▸ **Exercise prompt**
Wherever a line of the data contains "posible", copy that line.

▸ **Materials provided**
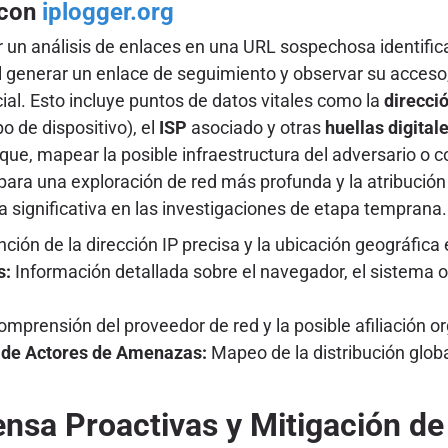
 con
iplogger.org
zar un análisis de enlaces en una URL sospechosa identif
generar un enlace de seguimiento y observar su acceso, 
ial. Esto incluye puntos de datos vitales como la
direcció
po de dispositivo), el
ISP
asociado y otras
huellas digital
aque, mapear la posible infraestructura del adversario o 
 para una exploración de red más profunda y la atribución
 significativa en las investigaciones de etapa temprana.
ción de la dirección IP precisa y la ubicación geográfica
s:
Información detallada sobre el navegador, el sistema ope
mprensión del proveedor de red y la posible afiliación or
s de Actores de Amenazas:
Mapeo de la distribución globa
ensa Proactivas y Mitigación 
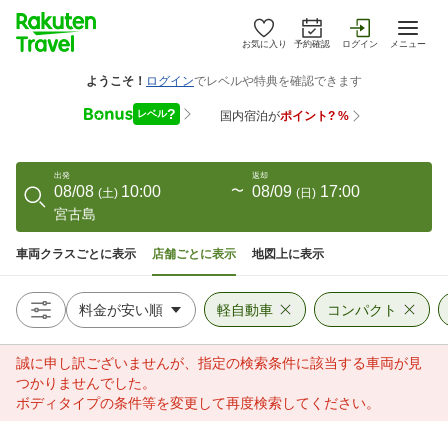
お気に入り
予約確認
ログイン
メニュー
出発
返却
08/08
10:00
〜
08/09
17:00
(
土
)
(
日
)
宮古島
車両クラスごとに表示
店舗ごとに表示
地図上に表示
軽自動車
コンパクト
誠に申し訳ございませんが、指定の検索条件に該当する車両が見
つかりませんでした。
ボディタイプの条件等を変更して再度検索してください。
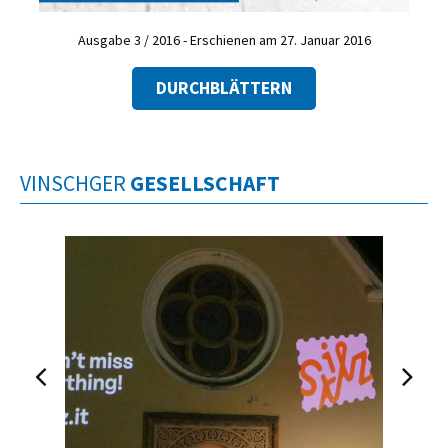
Ausgabe 3 / 2016 - Erschienen am 27. Januar 2016
DURCHBLÄTTERN
VINSCHGER
GESELLSCHAFT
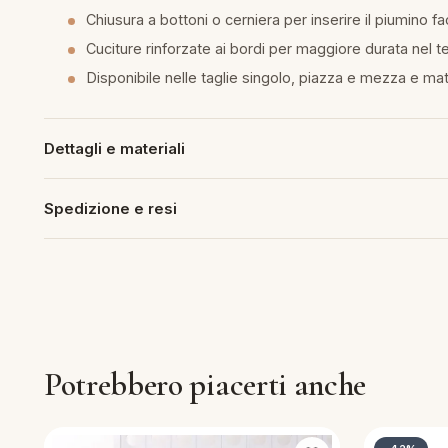
Chiusura a bottoni o cerniera per inserire il piumino f
piumini
Cuciture rinforzate ai bordi per maggiore durata nel 
Disponibile nelle taglie singolo, piazza e mezza e ma
re
uola
Dettagli e materiali
Spedizione e resi
unte
ntini
rassi
Potrebbero piacerti anche
aglie e Pigiami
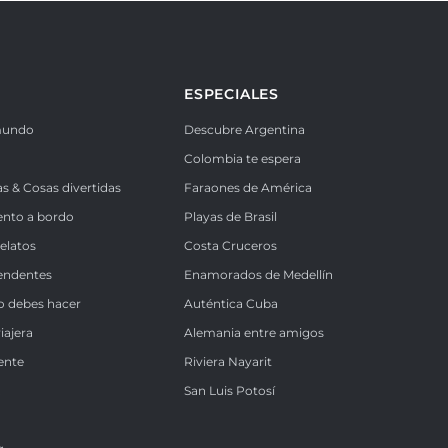
ESPECIALES
mundo
Descubre Argentina
Colombia te espera
as & Cosas divertidas
Faraones de América
ento a bordo
Playas de Brasil
Relatos
Costa Cruceros
endentes
Enamorados de Medellín
o debes hacer
Auténtica Cuba
iajera
Alemania entre amigos
ente
Riviera Nayarit
k
San Luis Potosí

▸ **Expected output**
aque, mapear la posible infraestructura del adversario o 
mprensión del proveedor de red y la posible afiliación or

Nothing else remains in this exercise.